Data excerpts
== Segment start ==

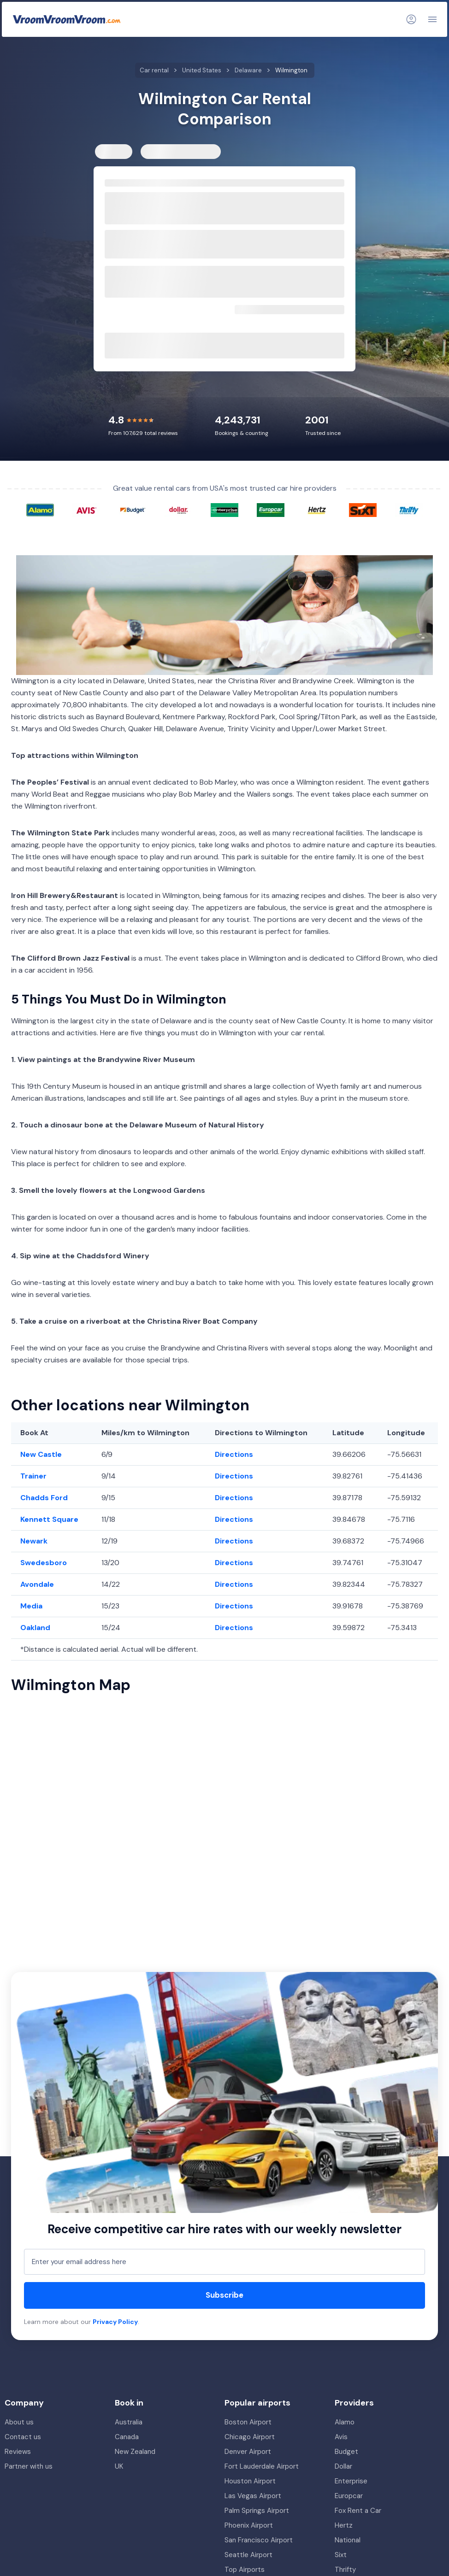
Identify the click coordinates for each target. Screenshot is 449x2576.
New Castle (41, 1454)
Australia (128, 2422)
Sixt (341, 2554)
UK (119, 2466)
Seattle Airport (248, 2554)
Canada (127, 2436)
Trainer (33, 1476)
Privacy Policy (115, 2322)
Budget (346, 2451)
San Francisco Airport (258, 2540)
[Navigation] (432, 19)
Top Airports (244, 2569)
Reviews (18, 2451)
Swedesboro (43, 1562)
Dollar (343, 2466)
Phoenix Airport (248, 2525)
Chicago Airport (249, 2436)
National (347, 2540)
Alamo (344, 2422)
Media (31, 1606)
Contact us (23, 2436)
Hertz (344, 2525)
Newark (33, 1541)
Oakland (35, 1627)
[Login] (411, 19)
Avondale (37, 1584)
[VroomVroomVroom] (66, 19)
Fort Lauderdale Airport (261, 2466)
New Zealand (135, 2451)
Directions (234, 1454)
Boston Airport (248, 2422)
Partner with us (29, 2466)
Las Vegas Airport (252, 2495)
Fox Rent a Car (358, 2510)
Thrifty (345, 2569)
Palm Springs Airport (256, 2510)
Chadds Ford (44, 1497)
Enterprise (351, 2481)
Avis (341, 2436)
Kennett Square (49, 1519)
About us (19, 2422)
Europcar (349, 2495)
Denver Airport (247, 2451)
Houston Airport (250, 2481)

== Segment end ==

Could you reproduce exactly the lines of the entries above, from the one with "Privacy Policy (115, 2322)" through the one with "New Zealand (135, 2451)", and nothing else?

Your response »
Privacy Policy (115, 2322)
Budget (346, 2451)
San Francisco Airport (258, 2540)
[Navigation] (432, 19)
Top Airports (244, 2569)
Reviews (18, 2451)
Swedesboro (43, 1562)
Dollar (343, 2466)
Phoenix Airport (248, 2525)
Chicago Airport (249, 2436)
National (347, 2540)
Alamo (344, 2422)
Media (31, 1606)
Contact us (23, 2436)
Hertz (344, 2525)
Newark (33, 1541)
Oakland (35, 1627)
[Login] (411, 19)
Avondale (37, 1584)
[VroomVroomVroom] (66, 19)
Fort Lauderdale Airport (261, 2466)
New Zealand (135, 2451)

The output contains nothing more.